• 25 May 2003

    • Q.21

      1 Timothy 2:5, John 1:1, Philippians 2:6 & Galatians 4:4

      The Westminster Shorter Catechism

      Q. 21. Who is the Redeemer of God’s elect?

      A. The only Redeemer of God’s elect is the Lord Jesus Christ, who, being the eternal Son of God, became man, and so was, and continues to be, God and man, in two distinct natures, and one person forever.

      Scripture References:

      1 Timothy 2:5
      John 1:1,14
      John 10:30
      Philippians 2:6
      Galatians 4:4
      Philippians 2:5-11

      The Westminster Shorter Catechism in Modern English:

      Q.21. Who is the redeemer of God’s chosen ones?

      A. The only redeemer of God’s chosen is the Lord Jesus Christ, the eternal Son of God, Who became man. He was and continues to be God and man in two distinct natures and one person forever.

      Questions

      1. Why is the Redeemer of God’s elect called the Lord Jesus Christ?

      He is called the Lord because of His sovereignty and dominion (Acts 10:36). He is called Jesus because He is the Saviour of His people (Matthew 1:21). He is called Christ because He is anointed by the Father with the Holy Ghost which was given to Him without measure (Acts 10:38). He is fully qualified by God.

      2. How does the Lord Jesus Christ redeem the elect of God?

      He purchases them by His blood and rescues them by His conquest by spoiling principalities and powers. (1 Peter 1:18,19. Colossians 2:15)

      3. What did the Lord Jesus Christ become in order to redeem God’s elect?

      He became man but did not cease to be God. He became Immanuel, God with us.

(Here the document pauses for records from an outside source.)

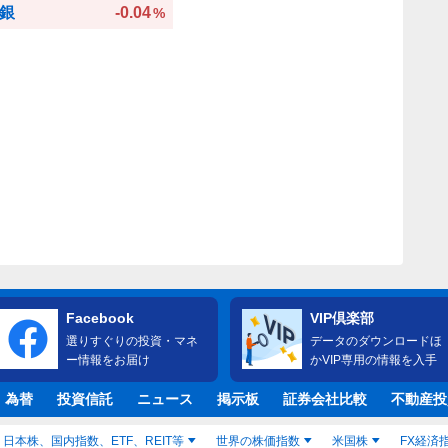
銀
-0.04
%
Facebook
VIP倶楽部
選りすぐりの投資・マネ
データのダウンロードほ
ー情報をお届け
かVIP専用の情報を入手
・為替
投資信託
ニュース
掲示板
証券会社比較
不動産投
日本株、国内指数、ETF、REIT等
世界の株価指数
米国株
FX経済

      4. Why was it necessary that He become man?

      It was necessary in order that He might be capable of suffering death for man and that He might become their High Priest that could reconcile them to God (Hebrews 8:16,17).

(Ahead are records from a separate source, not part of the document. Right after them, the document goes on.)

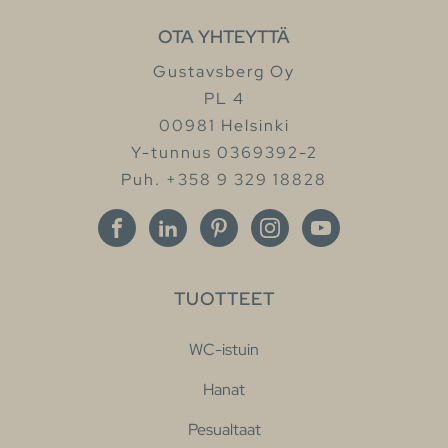
OTA YHTEYTTÄ
Gustavsberg Oy
PL 4
00981 Helsinki
Y-tunnus 0369392-2
Puh. +358 9 329 18828
TUOTTEET
WC-istuin
Hanat
Pesualtaat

      5. How could Christ be both God and man?

      Christ is God and man by a personal union. Both His natures are distinct, the divine nature is not subject to change and the human nature is not omnipotent.

      6. Could some compact statements be given regarding the constitution of the Redeemer’s person?

      J.B. Green has probably put it in the most concise way: “1. The reality of the two natures. 2. The integrity of the new natures. 3. The distinctness of the two natures after the union. 4. The oneness of the personality.”